Two new books about Excel Services are out


These two Excel Services books are out (or will very soon be). I decided to use this space to shamelessly promote them! 🙂


The first book is called “Beginning Excel Services” and is written by Liviu, Eran and Craig. I have been working with Liviu for about 8 years now and with Eran for close to 12 years. I have worked with Craig for about 3-4 years on Excel Services. All three are incredibly professional and this book should be the corner-stone for anybody wanting to deploy Excel Services. As a bonus, this book will probably become a collectors item in the next few years as this is the only known picture of Liviu (left-most in the picture) where he’s actually smiling.






Beginning Excel Services explains what Excel Services is, what are the benefits and how to get started. The book starts from the basics, and shows you how to deploy an evaluation copy of Excel Services. It then goes into various aspects of the architecture, performance and capacity planning, security and protecting the information, deployment and administration, and bringing in external data into worksheets. The last part of the book has detailed step by step chapters that guide you through each scenario. These include publishing workbooks to the server, controlling the distribution of workbooks, reporting, interacting with data and business intelligence.

The second book (“Professional Excel Services“) is by yours truely (yes, that’s my ugly mug on the cover – I told Wrox that having my picture on the cover will hurt sales, but they didnt listen),






Professional Excel Services is all about the Excel Services developer – the first part will explain all about the internals of Excel Services, will go through all the programming options that Excel Services provides. This includes detailed information about UDFs and Excel Web Services, but it also contains information about common “gotchas” and about the reasoning behind some of the features. The second part goes through a dozen or so examples showing various solutions that can be done by using Excel Services – most of them reusable and generic enough that they can be used in almost any solution. Through these examples, the book shows how to use not only Excel Services UDFs and Excel Web Services, but also AJAX, SharePoint, Workflow and Excel Client technologies.

Comments (10)

  1. sanderton says:

    Hi,

    Are you the Sahar Prish who wrote eTivo?

    Stuart

  2. Shahar says:

    Nope.

    I do recall writing EtiVo though ;). It was a long time ago.. Before my kid, my work and the book monopolized my time completely.

    And the xbox360……

    s

  3. Stuart says:

    Capital letters in the middle of proper names – Apple has a lot to answer for!

    I know quite a few of us who still use EtiVo 🙂 would like to continue its development – at the least iron out a couple of minor bugs –  if you’d care to make the source code available?

    Stuart

  4. Shahar says:

    Hey Stuart,

    Lets take this offline – contact me via this link: http://blogs.msdn.com/cumgranosalis/contact.aspx and we can continue the conversation there.

  5. Imran says:

    Hi Shahar,

    I am thrilled by Excel Services, and I see lot of future for it.
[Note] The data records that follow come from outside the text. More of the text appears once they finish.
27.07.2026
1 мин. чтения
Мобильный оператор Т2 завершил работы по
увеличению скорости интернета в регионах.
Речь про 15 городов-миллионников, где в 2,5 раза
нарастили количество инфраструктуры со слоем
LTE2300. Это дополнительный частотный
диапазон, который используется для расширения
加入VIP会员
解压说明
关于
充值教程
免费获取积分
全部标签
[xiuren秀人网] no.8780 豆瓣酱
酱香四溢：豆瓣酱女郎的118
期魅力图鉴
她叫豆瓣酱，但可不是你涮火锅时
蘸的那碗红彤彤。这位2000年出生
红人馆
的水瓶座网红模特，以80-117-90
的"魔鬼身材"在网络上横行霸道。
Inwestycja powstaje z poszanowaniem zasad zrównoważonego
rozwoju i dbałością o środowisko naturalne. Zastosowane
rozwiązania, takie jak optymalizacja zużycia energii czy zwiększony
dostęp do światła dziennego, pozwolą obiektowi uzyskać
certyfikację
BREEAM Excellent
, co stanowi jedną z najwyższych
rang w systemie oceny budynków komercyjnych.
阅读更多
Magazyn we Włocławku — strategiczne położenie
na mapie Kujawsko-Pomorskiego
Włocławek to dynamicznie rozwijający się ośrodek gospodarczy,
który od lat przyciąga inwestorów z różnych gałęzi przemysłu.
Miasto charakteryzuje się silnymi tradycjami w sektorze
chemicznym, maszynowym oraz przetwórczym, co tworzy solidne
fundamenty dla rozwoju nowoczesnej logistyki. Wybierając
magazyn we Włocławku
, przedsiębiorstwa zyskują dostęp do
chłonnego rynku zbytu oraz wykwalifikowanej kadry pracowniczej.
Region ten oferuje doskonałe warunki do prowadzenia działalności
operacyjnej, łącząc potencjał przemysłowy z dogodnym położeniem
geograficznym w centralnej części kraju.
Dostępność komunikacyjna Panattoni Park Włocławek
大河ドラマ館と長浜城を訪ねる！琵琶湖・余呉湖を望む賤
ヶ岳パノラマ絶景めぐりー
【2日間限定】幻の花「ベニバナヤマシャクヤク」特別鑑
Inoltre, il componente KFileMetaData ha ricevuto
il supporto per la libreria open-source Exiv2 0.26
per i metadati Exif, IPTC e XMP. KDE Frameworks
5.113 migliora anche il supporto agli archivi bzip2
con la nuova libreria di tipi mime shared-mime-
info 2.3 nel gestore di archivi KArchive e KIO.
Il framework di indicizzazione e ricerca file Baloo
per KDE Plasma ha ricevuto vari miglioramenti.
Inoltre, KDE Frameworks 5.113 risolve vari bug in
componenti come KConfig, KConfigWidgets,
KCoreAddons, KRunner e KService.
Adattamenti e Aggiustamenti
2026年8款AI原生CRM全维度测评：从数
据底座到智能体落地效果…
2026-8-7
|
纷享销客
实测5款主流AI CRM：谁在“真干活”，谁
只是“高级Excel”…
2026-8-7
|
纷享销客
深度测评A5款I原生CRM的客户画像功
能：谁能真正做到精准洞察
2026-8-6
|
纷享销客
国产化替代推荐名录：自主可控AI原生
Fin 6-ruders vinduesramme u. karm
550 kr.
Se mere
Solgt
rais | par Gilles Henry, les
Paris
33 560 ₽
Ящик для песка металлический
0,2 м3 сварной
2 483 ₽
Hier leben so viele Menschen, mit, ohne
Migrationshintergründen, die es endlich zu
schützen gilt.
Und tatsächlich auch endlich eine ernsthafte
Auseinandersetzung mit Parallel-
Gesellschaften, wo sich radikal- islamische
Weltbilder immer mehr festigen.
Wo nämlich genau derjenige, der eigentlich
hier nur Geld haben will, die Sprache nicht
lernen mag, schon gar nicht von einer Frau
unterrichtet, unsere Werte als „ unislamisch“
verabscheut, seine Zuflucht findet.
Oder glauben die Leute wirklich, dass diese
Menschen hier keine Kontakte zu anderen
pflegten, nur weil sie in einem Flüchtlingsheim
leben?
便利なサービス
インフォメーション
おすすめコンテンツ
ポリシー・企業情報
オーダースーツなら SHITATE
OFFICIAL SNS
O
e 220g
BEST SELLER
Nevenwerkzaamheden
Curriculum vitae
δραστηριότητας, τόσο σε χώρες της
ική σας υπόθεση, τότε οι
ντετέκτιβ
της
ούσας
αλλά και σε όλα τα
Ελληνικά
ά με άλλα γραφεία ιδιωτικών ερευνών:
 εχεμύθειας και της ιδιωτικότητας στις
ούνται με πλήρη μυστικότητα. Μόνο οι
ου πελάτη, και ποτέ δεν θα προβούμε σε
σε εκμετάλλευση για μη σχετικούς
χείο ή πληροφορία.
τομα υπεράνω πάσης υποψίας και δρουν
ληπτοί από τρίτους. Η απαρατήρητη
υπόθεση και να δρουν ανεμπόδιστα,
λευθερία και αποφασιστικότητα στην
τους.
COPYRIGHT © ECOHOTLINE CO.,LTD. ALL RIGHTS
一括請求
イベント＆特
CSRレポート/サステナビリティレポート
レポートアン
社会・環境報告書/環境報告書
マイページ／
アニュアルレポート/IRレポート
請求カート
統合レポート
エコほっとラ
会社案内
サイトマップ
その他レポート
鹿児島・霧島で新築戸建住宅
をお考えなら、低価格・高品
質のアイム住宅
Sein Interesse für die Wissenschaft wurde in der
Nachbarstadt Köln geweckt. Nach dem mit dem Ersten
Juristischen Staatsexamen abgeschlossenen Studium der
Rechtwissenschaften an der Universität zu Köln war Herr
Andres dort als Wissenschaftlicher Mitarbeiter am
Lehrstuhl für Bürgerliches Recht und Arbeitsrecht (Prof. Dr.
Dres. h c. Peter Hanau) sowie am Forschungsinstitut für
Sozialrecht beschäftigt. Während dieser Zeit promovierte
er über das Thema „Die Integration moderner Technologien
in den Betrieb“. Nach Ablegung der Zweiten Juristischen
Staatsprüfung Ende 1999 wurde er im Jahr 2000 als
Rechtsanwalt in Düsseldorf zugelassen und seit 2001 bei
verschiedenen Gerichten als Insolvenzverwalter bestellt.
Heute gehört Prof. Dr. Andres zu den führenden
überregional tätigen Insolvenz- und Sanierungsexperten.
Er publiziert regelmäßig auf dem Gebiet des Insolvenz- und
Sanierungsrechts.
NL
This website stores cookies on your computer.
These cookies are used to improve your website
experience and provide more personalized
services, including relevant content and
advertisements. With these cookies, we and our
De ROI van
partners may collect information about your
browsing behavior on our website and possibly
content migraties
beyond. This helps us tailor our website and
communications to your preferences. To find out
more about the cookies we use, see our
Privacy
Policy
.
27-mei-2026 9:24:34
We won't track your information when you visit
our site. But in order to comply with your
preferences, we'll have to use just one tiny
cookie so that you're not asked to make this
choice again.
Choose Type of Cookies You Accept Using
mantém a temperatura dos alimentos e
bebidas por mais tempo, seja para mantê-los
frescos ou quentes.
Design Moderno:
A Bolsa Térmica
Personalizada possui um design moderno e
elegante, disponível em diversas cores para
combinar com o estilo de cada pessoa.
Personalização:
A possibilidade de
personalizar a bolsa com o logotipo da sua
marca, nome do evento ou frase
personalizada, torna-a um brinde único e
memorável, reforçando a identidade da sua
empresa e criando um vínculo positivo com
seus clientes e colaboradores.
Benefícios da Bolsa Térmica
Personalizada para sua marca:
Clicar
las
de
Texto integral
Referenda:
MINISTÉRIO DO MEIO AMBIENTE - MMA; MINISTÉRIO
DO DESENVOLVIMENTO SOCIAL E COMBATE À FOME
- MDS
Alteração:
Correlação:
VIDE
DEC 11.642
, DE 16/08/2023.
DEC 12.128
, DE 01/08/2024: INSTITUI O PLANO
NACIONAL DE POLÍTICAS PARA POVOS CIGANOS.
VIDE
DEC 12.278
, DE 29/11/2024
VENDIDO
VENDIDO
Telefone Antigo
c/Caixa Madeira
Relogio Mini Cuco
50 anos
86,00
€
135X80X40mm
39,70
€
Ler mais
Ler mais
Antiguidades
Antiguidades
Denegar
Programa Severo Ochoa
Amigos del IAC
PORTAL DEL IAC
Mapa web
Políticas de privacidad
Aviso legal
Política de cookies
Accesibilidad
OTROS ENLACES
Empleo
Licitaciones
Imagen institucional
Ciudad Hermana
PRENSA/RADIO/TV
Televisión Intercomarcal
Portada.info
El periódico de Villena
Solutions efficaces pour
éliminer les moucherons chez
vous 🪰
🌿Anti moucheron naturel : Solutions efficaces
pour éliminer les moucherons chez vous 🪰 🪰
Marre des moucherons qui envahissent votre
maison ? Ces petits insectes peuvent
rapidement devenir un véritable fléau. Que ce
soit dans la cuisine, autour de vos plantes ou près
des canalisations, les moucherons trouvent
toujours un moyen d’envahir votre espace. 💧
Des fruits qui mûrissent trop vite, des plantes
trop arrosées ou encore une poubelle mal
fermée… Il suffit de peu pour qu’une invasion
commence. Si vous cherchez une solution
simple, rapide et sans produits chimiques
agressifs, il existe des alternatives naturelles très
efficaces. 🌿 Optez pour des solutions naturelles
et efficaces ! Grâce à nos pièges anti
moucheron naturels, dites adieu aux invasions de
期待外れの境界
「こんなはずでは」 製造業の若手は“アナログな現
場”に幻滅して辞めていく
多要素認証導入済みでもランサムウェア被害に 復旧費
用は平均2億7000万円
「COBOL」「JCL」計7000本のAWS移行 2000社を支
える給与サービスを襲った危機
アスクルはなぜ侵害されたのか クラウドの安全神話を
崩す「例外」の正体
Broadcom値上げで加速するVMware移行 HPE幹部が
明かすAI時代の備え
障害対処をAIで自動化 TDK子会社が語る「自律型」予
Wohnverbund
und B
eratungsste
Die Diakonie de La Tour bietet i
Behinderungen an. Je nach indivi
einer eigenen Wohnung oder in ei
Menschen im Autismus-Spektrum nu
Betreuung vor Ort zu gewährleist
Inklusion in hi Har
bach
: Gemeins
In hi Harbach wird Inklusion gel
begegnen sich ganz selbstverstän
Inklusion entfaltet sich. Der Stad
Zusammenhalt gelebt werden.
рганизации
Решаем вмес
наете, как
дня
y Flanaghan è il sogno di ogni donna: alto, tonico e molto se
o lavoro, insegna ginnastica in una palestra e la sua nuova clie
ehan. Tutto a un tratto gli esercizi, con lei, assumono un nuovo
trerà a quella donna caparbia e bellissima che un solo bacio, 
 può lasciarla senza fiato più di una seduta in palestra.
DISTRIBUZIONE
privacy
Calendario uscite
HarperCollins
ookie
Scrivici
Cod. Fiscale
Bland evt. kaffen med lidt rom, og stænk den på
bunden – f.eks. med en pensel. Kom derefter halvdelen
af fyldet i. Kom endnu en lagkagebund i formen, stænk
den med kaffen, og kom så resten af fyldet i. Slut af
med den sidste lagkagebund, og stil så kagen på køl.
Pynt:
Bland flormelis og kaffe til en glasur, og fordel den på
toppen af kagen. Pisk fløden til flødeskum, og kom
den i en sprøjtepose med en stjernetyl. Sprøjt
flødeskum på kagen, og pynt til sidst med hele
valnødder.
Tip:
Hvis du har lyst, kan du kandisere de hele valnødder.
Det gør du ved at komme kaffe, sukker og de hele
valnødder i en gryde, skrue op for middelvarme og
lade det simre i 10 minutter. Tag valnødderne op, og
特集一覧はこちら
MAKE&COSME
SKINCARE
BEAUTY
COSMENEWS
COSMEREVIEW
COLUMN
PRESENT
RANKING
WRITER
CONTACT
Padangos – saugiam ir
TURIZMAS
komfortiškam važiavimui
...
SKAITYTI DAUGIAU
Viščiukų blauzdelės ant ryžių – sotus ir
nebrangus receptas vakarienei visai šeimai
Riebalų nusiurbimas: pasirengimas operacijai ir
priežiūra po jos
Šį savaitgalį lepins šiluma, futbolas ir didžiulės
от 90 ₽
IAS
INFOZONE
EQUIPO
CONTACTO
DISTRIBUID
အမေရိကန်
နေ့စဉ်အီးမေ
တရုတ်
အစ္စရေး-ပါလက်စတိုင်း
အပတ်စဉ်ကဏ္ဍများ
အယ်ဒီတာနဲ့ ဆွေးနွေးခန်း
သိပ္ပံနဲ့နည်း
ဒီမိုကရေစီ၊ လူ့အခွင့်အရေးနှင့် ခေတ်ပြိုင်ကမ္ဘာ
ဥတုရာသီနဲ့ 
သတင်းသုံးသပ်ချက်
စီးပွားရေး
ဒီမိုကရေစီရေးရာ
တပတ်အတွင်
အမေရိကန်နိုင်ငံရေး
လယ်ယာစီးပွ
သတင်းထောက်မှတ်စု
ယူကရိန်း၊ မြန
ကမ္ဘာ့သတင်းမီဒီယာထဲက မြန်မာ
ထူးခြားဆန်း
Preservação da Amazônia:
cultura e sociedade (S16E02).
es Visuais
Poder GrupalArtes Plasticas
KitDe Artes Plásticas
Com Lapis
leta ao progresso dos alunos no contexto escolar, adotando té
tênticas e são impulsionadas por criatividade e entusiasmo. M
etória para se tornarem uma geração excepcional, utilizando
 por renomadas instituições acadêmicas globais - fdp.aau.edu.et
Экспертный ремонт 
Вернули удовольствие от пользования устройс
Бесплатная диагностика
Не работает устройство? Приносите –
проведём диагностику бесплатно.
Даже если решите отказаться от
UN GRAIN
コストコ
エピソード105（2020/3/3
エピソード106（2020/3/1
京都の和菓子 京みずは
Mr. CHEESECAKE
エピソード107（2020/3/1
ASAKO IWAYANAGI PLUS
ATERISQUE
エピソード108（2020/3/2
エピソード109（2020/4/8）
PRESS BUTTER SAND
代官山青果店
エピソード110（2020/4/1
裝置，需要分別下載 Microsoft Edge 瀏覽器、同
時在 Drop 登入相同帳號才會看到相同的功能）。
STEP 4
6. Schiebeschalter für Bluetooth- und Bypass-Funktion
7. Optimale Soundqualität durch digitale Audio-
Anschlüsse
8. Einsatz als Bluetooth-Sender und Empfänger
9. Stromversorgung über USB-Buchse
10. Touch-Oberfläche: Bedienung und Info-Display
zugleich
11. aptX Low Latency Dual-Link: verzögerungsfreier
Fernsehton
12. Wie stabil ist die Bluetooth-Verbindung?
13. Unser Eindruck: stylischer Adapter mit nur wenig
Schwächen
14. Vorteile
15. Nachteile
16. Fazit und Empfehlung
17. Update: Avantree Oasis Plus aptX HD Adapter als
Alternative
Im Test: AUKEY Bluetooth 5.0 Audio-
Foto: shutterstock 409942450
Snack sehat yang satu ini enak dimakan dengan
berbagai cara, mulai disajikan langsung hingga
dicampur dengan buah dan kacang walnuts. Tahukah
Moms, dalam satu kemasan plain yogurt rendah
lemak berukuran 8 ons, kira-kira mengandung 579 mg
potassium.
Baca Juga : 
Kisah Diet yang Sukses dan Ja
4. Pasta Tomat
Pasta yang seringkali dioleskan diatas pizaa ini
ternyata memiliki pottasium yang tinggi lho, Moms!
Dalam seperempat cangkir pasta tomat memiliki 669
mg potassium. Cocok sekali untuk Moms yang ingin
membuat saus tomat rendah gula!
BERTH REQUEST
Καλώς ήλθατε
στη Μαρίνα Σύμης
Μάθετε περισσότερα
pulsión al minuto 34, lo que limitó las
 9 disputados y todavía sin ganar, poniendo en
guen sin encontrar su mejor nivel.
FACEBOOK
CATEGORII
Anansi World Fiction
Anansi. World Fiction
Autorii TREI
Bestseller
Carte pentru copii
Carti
Infact, that is what I made a comment in a GoldCoast Usergroup meeting. I am working on an Excel Services idea that can be sold to my company. Something that is worth for other company. I could not find a way to do what-if analysis with Excel Service + Analysis Service + Cube. I am sure there must be a way to do. I plan to explore these books. Let me know if you come towards South Florida for some Excel  Services Demo.

    Cheers,

    Imran

  6. Shahar says:

    Imran,

    I dont think Excel Services supports AS based what-if analysis. All you can do is Excel-based What-if analysis by using parameters (or the WS API).

  7. Vinay says:

    Hi Shahar,

       I got the "Professional Excel Services" book.  In the chapter "Building ESL", you mention that ExcelServicesLibrary code is in companion CD, but there is not CD with the book. Also, ESL code is not part of all code on wrox.com. Can you please upload it on your blog (here) so that it can be downloaded.

    Thanks,

    Vinay.

  8. Timo says:

    The ExcelServicesLibrary is within the book section ESL. You have to code by yourself.

    I do not understand why not all code is within the code download. This makes me sad as well. Not everythink is easy if I try to follow. Sometimes it is easier read code side by side with the book. If you make mistakes in your code your are alonge. In general good book but this is a big negativ point.

  9. Imran says:

    Shahar,

    You may be right that What-if analysis is not support out of box. However, there is work around using Excel formulas. I used that to track project schedules and cost. It works great. Management can view progress of the project and plug values to see what-if.

    I am trying to recover my blog. I plan to write it soon. Happy Holidays.

    Cheers,

    Imran

  10. Boris Frenkel says:

    Is the source code for ExcelServicesLibrary available for download anywhere?